• [WHAT NEEDS TO BE DONE]:
Reproduce the data below word for word.

• [Dataset records]:
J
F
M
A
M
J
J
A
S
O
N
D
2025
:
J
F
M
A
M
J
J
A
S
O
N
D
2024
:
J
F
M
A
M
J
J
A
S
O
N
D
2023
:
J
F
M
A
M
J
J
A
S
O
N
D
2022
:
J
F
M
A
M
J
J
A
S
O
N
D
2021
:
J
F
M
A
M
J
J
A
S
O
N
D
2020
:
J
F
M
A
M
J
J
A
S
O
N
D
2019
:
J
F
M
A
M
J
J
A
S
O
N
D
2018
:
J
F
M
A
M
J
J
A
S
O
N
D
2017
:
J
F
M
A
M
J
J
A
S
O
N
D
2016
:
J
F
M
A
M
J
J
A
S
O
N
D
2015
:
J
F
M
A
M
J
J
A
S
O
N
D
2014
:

• [TASK SOLUTION]:
J
F
M
A
M
J
J
A
S
O
N
D
2025
:
J
F
M
A
M
J
J
A
S
O
N
D
2024
:
J
F
M
A
M
J
J
A
S
O
N
D
2023
:
J
F
M
A
M
J
J
A
S
O
N
D
2022
:
J
F
M
A
M
J
J
A
S
O
N
D
2021
:
J
F
M
A
M
J
J
A
S
O
N
D
2020
:
J
F
M
A
M
J
J
A
S
O
N
D
2019
:
J
F
M
A
M
J
J
A
S
O
N
D
2018
:
J
F
M
A
M
J
J
A
S
O
N
D
2017
:
J
F
M
A
M
J
J
A
S
O
N
D
2016
:
J
F
M
A
M
J
J
A
S
O
N
D
2015
:
J
F
M
A
M
J
J
A
S
O
N
D
2014
:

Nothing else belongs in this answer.